**Task directions**
Select every line below containing the word "Ihre".

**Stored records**

● ● ● ● ● ● ●

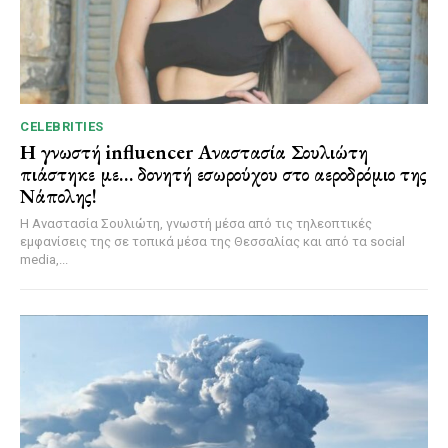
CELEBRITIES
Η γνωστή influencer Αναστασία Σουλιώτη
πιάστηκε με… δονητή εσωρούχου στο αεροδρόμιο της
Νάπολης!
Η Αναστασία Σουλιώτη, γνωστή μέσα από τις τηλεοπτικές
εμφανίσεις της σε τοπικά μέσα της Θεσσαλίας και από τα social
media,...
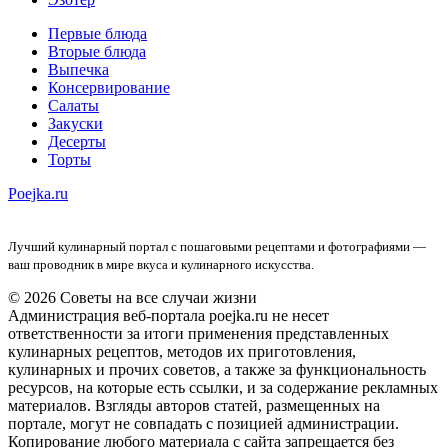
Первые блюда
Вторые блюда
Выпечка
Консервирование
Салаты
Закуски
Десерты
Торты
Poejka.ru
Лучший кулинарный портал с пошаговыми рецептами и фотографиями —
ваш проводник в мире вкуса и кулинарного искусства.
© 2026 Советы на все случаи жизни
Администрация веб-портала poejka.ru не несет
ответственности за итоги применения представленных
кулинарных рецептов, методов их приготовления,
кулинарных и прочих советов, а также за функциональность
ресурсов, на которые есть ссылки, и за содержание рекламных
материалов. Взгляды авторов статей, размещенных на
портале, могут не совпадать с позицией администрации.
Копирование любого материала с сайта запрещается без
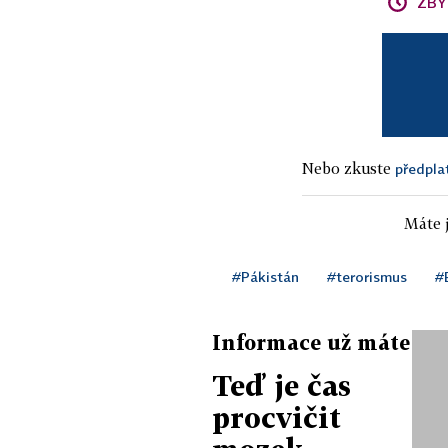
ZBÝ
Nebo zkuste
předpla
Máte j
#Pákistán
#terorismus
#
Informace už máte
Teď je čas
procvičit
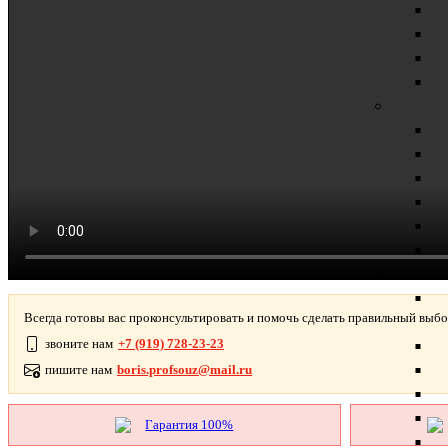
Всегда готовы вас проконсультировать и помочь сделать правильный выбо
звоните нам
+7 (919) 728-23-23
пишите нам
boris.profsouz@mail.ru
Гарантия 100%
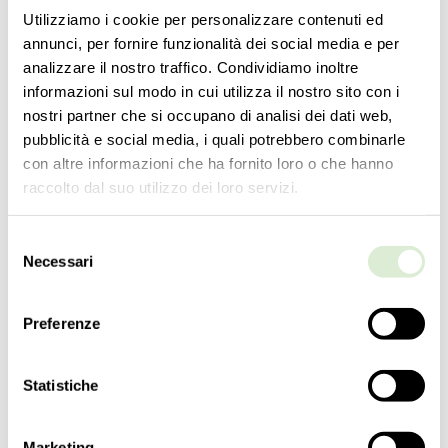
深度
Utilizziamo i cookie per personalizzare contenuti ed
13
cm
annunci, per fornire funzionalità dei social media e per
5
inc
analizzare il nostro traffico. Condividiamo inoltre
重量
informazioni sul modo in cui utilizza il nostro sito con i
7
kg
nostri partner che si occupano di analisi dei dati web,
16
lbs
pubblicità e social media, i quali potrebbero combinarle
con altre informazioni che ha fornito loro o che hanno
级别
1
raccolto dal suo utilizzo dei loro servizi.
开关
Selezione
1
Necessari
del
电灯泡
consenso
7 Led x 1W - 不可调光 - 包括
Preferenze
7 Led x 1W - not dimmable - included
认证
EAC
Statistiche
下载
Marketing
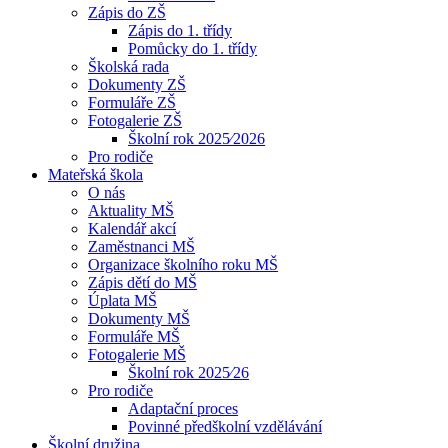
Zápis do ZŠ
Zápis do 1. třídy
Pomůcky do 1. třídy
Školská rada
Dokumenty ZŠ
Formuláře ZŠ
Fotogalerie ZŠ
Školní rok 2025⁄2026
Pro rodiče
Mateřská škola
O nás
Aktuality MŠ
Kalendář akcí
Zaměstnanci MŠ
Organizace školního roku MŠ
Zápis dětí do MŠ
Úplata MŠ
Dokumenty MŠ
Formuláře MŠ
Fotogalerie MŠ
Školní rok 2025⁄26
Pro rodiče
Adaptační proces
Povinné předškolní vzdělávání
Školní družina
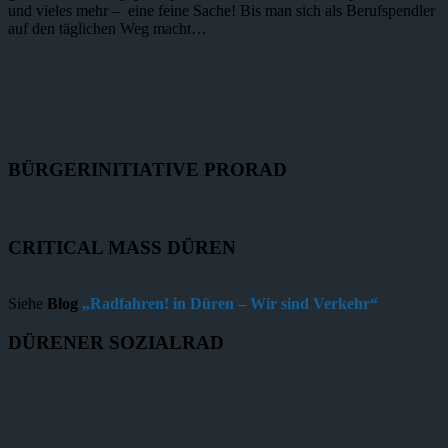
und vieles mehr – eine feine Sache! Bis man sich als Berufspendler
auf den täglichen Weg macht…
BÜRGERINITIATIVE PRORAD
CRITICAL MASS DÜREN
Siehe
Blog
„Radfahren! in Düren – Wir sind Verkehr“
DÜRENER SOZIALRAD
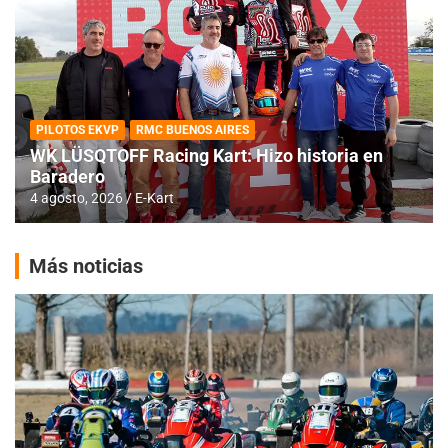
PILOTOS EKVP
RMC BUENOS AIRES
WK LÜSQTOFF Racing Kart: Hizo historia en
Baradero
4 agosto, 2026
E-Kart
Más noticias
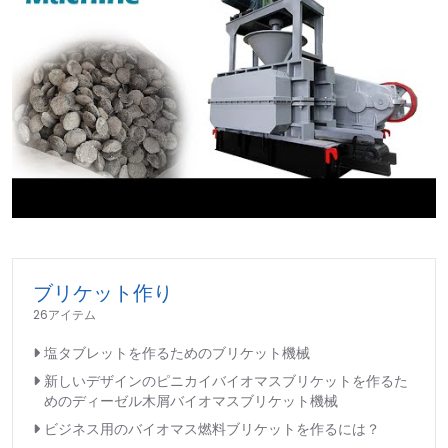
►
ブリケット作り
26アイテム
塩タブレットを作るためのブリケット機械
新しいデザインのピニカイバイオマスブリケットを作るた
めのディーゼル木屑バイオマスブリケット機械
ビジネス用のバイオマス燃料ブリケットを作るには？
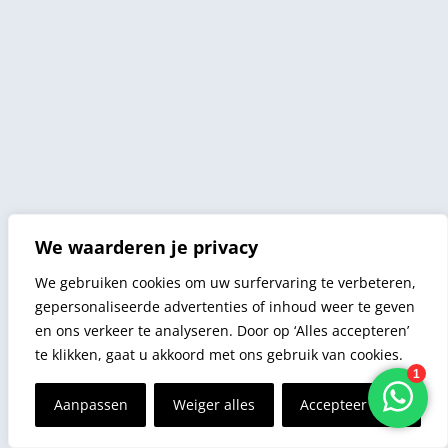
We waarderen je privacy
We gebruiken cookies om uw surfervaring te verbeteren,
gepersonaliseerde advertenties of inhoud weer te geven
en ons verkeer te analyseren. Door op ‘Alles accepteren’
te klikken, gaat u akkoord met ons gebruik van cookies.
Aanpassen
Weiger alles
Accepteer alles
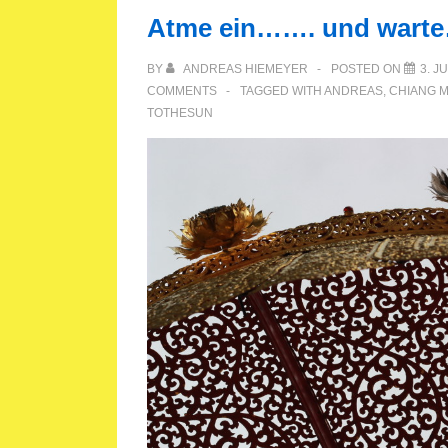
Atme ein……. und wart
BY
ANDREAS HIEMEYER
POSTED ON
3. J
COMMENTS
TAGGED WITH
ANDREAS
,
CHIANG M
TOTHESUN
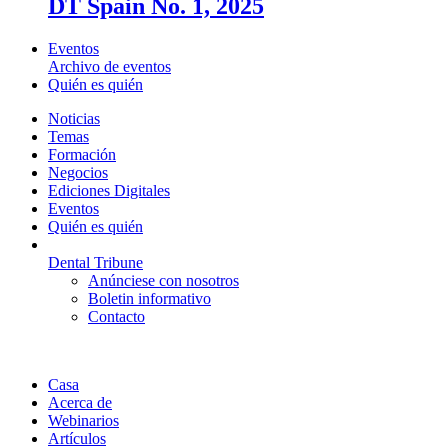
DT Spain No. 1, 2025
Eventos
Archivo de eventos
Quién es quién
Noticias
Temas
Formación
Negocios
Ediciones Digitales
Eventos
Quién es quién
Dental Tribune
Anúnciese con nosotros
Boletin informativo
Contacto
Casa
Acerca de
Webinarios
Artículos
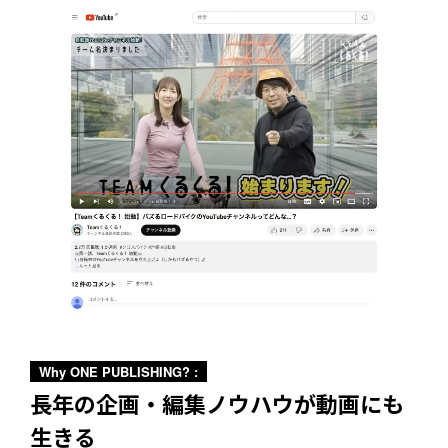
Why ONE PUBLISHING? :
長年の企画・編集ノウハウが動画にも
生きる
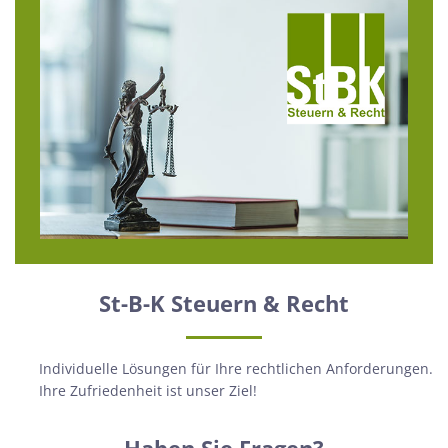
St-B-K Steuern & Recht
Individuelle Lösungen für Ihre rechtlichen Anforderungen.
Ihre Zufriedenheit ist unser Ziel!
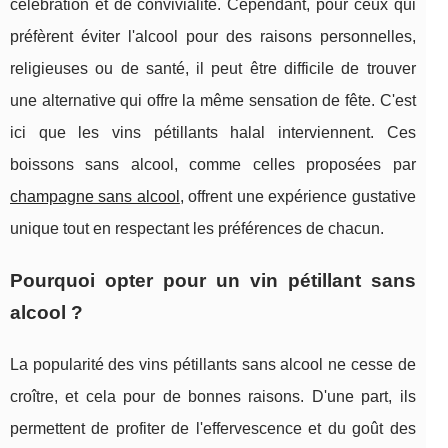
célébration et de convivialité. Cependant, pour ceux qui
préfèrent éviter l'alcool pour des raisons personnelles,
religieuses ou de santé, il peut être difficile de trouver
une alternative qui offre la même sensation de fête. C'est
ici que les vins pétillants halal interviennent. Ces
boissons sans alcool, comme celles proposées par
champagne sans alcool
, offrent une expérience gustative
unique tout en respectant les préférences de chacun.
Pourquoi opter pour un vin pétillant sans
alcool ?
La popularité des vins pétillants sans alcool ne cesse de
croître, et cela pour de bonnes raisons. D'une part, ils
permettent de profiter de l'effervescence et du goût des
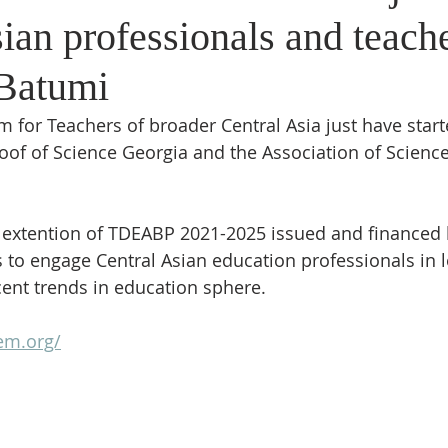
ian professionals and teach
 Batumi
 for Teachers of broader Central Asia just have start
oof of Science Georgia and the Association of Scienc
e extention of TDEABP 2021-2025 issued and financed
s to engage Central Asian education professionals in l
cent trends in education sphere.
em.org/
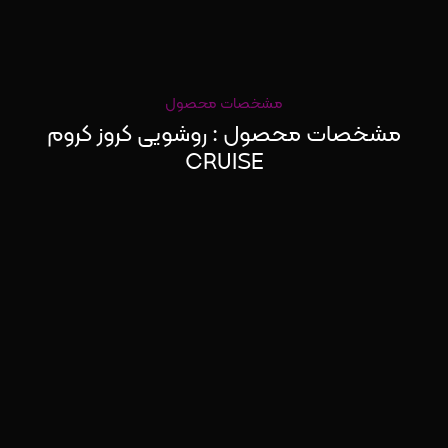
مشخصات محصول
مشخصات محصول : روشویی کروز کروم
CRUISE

● ● ● ● ● ● ●

**Your response**
Individuelle Lösungen für Ihre rechtlichen Anforderungen.
Ihre Zufriedenheit ist unser Ziel!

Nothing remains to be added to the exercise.